Personal information
- Full name: George Crawford Harrison
- Born: 27 June 1860 Maida Hill, Middlesex, England
- Died: 16 March 1900 (aged 39) Edinburgh, Midlothian, Scotland
- Batting: Right-handed
- Bowling: Right-arm slow

Domestic team information
- 1880–1883: Oxford University

Career statistics
| Competition | First-class |
| Matches | 18 |
| Runs scored | 237 |
| Batting average | 8.46 |
| 100s/50s | –/– |
| Top score | 28 |
| Balls bowled | 2,585 |
| Wickets | 64 |
| Bowling average | 19.21 |
| 5 wickets in innings | 4 |
| 10 wickets in match | – |
| Best bowling | 7/69 |
| Catches/stumpings | 18/– |
- Source: Cricinfo, 5 May 2020

= George Harrison (cricketer, born 1860) =

English cricketer and educator

George Crawford Harrison (27 June 1860 – 16 March 1900) was an English first-class cricketer and educator.

==Life==
The son of William Harrison, he was born at Maida Hill in June 1860. He was educated firstly at Malvern College, leaving in 1874 for Clifton College. From Clifton he went up to Oriel College, Oxford in 1879.
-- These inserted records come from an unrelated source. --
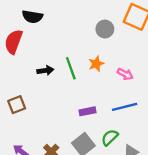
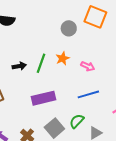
green line: (71, 68) -> (41, 63), turned 42
purple rectangle: (87, 111) -> (44, 98), moved, size x1.6

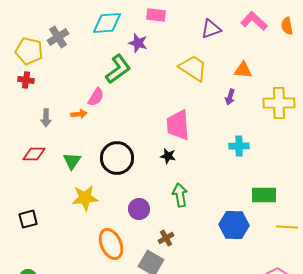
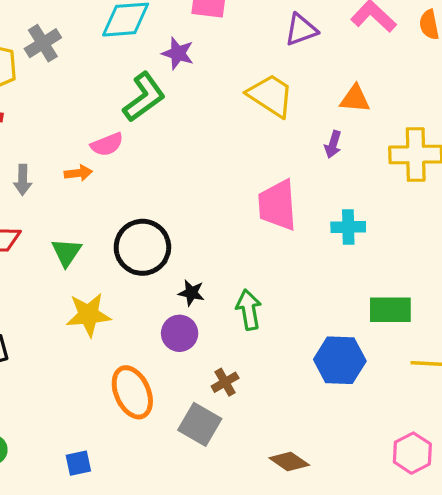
pink semicircle: (96, 97) -> (107, 144), turned 36
pink trapezoid: (178, 125) -> (277, 205), moved
black star: (168, 156) -> (191, 293), moved

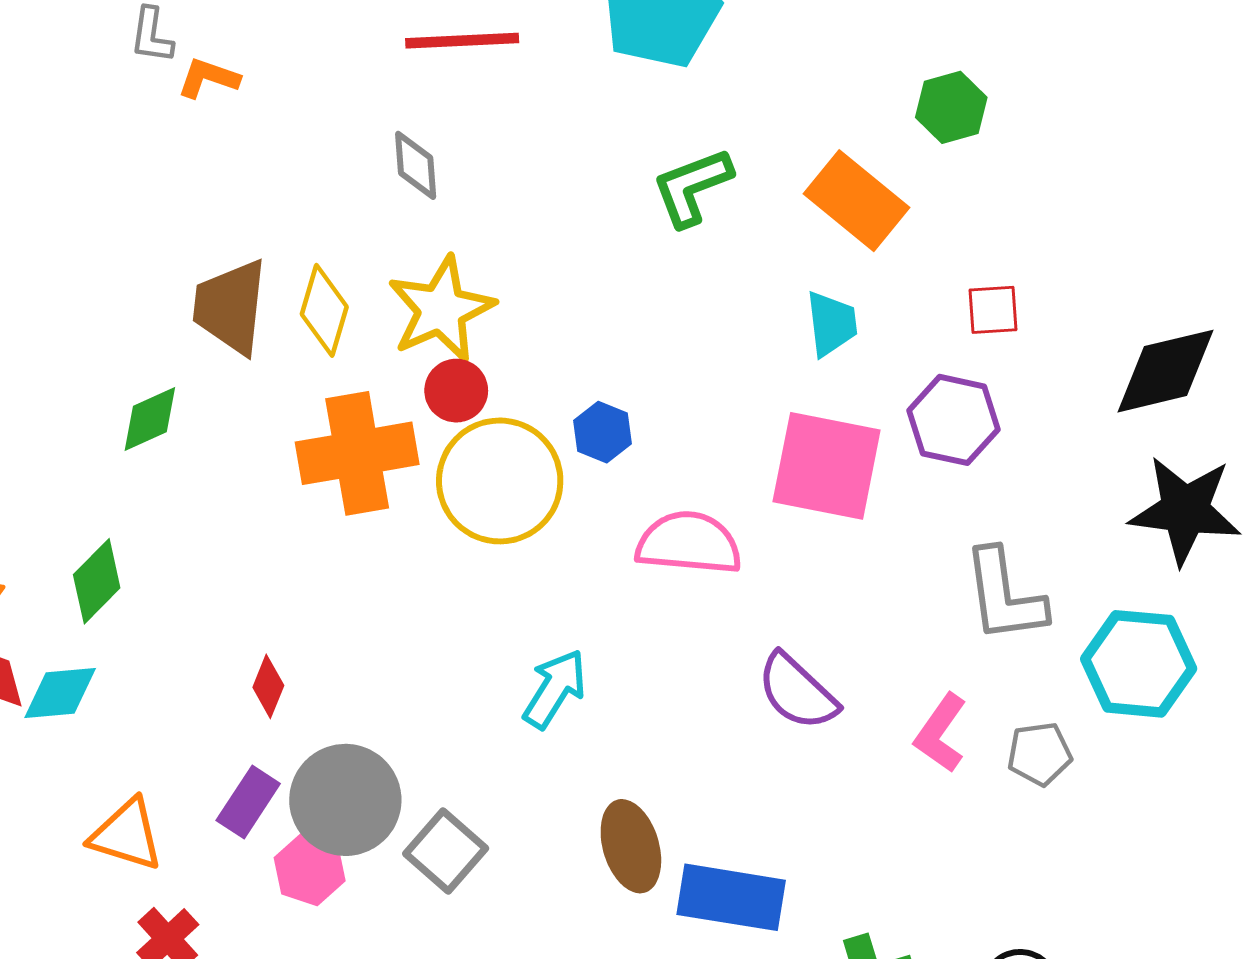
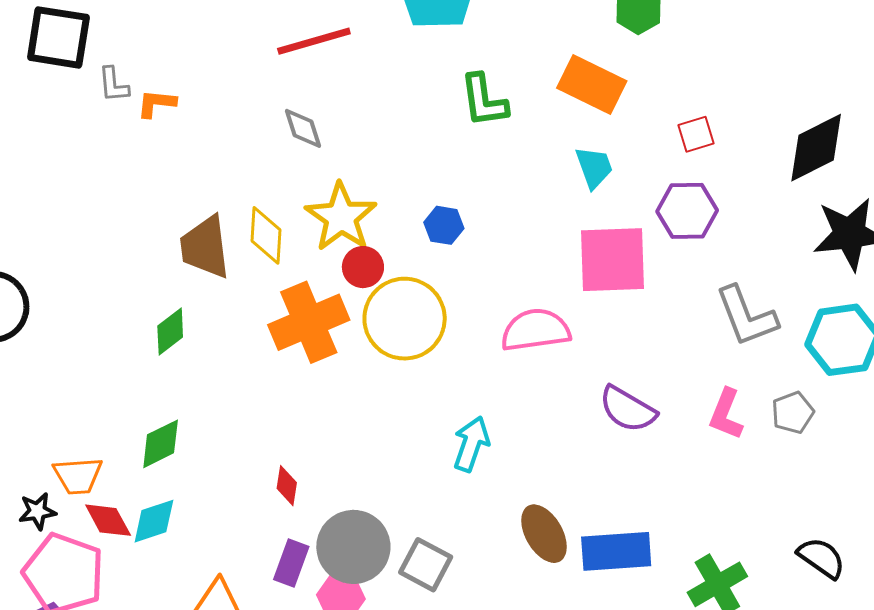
green L-shape: (692, 187) -> (484, 101), turned -64
blue hexagon: (603, 432) -> (444, 225), moved
green diamond: (97, 581) -> (161, 444), turned 32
After graduating from Oxford, Harrison became an assistant master at Clifton in 1883, before holding the same position at Fettes College in Edinburgh from 1890 until his death there in March 1900 from pleuropneumonia following influenza.

==Cricket==
While a student at Oxford, Harrison played first-class cricket for Oxford University, making his debut against the Marylebone Cricket Club at Oxford in 1880. He played first-class cricket for Oxford until 1883, making a total of eighteen appearances. Primarily a slow bowler who was described by Wisden Cricketers' Almanack as “a good slow bowler, twisting the ball both ways”, he took a total of 64 wickets for Oxford at an average of 19.21. Harrison took a five wicket haul on four occasions, with best figures of 7 for 69. Wisden commented that in later matches he “developed an extraordinary twist from leg”, alluding to him becoming a leg spin bowler. He was less successful with the bat, scoring 237 runs with a high score of 28.

==Family==
Harrison married in 1887 Selina Margaret Atlay, daughter of James Atlay.